Early this morning, Dark Side of the Moon launched Kimi-Dev-72B, a new open source code large model for software engineering tasks. This model achieved the world's highest open source model level in the SWE-bench Verified programming benchmark test. With only 72B of parameters, it surpassed the new version of DeepSeek-R1, which was just released on May 28 and has a parameter volume of 671B.



Kimi-Dev-72B achieved SWE-bench Verified, the AI ​​software engineering capability benchmark test60.4%The high score is a record SOTA score for open source models.


▲The performance of the open source model on SWE-bench has been verified


▲The performance of the closed-source model on SWE-bench has been verified

Optimized through large-scale reinforcement learning. It is able to autonomously patch real repositories in Docker and is rewarded only when the entire test suite passes. This ensures that the solution is correct and robust and adheres to real-world development standards.

Kimi-Dev-72B is now available for download and deployment on Hugging Face and GitHub. Key resources released to the community include model weights, source code, and technical reports will be released soon.

Hugging Face address:huggingface.co/moonshotai/Kimi-Dev-72B

GitHub address:github.com/MoonshotAI/Kimi-Dev

Dark Side of the Moon introduces the design concept and technical details of Kimi-Dev-72B, includingCombination of BugFixer and TestWriter,mid-term training,reinforcement learningandSelf-gaming during testing.

1. Combination of BugFixer and TestWriter

A patch that successfully fixes a bug should pass unit tests that accurately reflect the bug. At the same time, a successful test that reproduces the bug should raise an assertion error and pass after applying the correct bug fix patch to the code base. This makes BugFixer and TestWriter complementary, and a sufficiently powerful programming language model should perform well in both aspects.
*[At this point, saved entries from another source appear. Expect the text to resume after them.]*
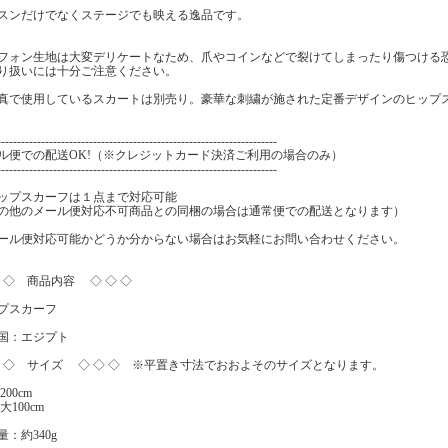
スンだけでなくステージでも映える逸品です。
フォン生地は大変デリケートなため、爪やコインなどで裂けてしまったり傷つける
り扱いには十分ご注意ください。
真で使用しているスカートは別売り。豪華な刺繍が施された定番デザインのヒップ
----------------------------------------------------------------------
ル便での配送OK!（※クレジットカード決済ご利用の場合のみ）
----------------------------------------------------------------------
ップスカーフは１点まで対応可能
の他のメール便対応不可商品との同梱の場合は通常便での配送となります）
ール便対応可能かどうか分からない場合はお気軽にお問い合わせください。
◇ ◇ 商品内容 ◇ ◇ ◇
プスカーフ
国：エジプト
◇ ◇ サイズ ◇ ◇ ◇ ※平置き寸法でおおよそのサイズとなります。
200cm
大100cm
量：約340g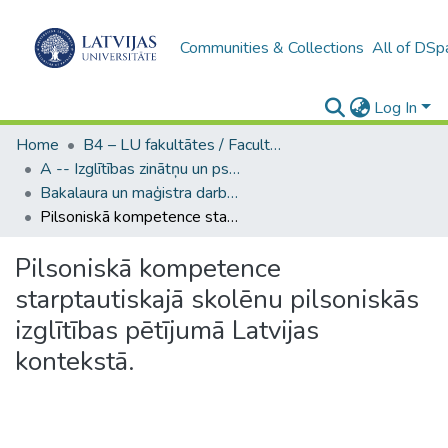
Communities & Collections
All of DSp
Log In
Home
B4 – LU fakultātes / Faculties of the UL
A -- Izglītības zinātņu un psiholoģijas fakultāte / Faculty of Education Sciences and Psychology
Bakalaura un maģistra darbi (PPMF) / Bachelor's and Master's theses
Pilsoniskā kompetence starptautiskajā skolēnu pilsoniskās izglītības pētījumā Latvijas kontekstā.
Pilsoniskā kompetence
starptautiskajā skolēnu pilsoniskās
izglītības pētījumā Latvijas
kontekstā.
BugFixer and TestWriter have similar workflows: they both find the right file to edit, and then edit the correct code update, whether that's fixing a fragile implementation or inserting a unittest function. Therefore, for both roles, Kimi-Dev-72B uses the same minimalist framework, which consists of only two stages: file localization and code editing. The dual design of BugFixer and TestWriter laid the foundation for Kimi-Dev-72B.

2. Mid-term training

To enhance Kimi-Dev-72B's prior knowledge as a BugFixer and TestWriter, Dark Side of the Moon uses approx.150 billionhigh-quality real data for mid-term training.

Taking the Qwen 2.5-72B base model as a starting point, Dark Side of the Moon has collectedmillionsGitHub issues and PR submissions serve as its mid-term training data set. The data recipe is carefully constructed to enable Kimi-Dev-72B to learn how human developers reason about GitHub issues, write code fixes, and unit tests.

Dark Side of the Moon has also undergone rigorous data cleansing, removing all repositories from SWE-bench Verified.

Mid-term training fully enhances the basic model's understanding of actual bug fixes and unit testing, making the model a better starting point for subsequent reinforcement learning training.

3. Reinforcement learning

With proper mid-term training and SFT, Kimi-Dev-72B excels at file localization. Therefore, its reinforcement learning phase focuses on improving its code editing capabilities.

Dark Side of the Moon uses the policy optimization method described in Kimi k1.5, which performs well on inference tasks. For SWE-bench Verified, Dark Side of the Moon focuses on the following three key designs:

  • Rewards based solely on results.Only the final execution result of Docker (0 or 1) is used as reward, and no format or process-based reward is used during training.

  • Efficient prompt set.Filter out hints where the model has a zero success rate under multi-sample evaluation, thereby utilizing large batches more efficiently. Adopt curriculum learning method to introduce new prompts and gradually increase the difficulty of tasks.

  • Reinforcement by positive examples.In the final stage of training, the most recent successful samples from previous iterations are included in the current batch. This helps the model enhance success patterns and improve performance.

Kimi-Dev-72B benefits from training on a scalable number of problem-solving tasks by using a highly parallel, powerful and efficient internal agent infrastructure.


4. Self-game during testing

After reinforcement learning, Kimi-Dev-72B can master the roles of BugFixer and TestWriter at the same time. During the testing process, it will adopt a self-game mechanism to coordinate its own bug repair and test writing capabilities.


▲Self-game between BugFixer and TestWriter during testing

Each problem can generate up to 40 patch candidates and 40 test candidates (according to the standard agentless setting), and the extended effect of self-game during testing can be observed.

Conclusion: Future iterations will focus on deep integration and more seamless integration into workflows

Dark Side of the Moon is actively researching and developing ways to extend the capabilities of Kimi-Dev-72B and exploring more complex software engineering tasks.

Its future iterations will focus on deeper integration with popular integrated development environments (IDEs), version control systems and CI/CD pipelines, allowing Kimi-Dev-72B to integrate more seamlessly into developer workflows.

The company promises to continue improving Kimi-Dev-72B, conduct rigorous red team testing, and release more powerful models to the community.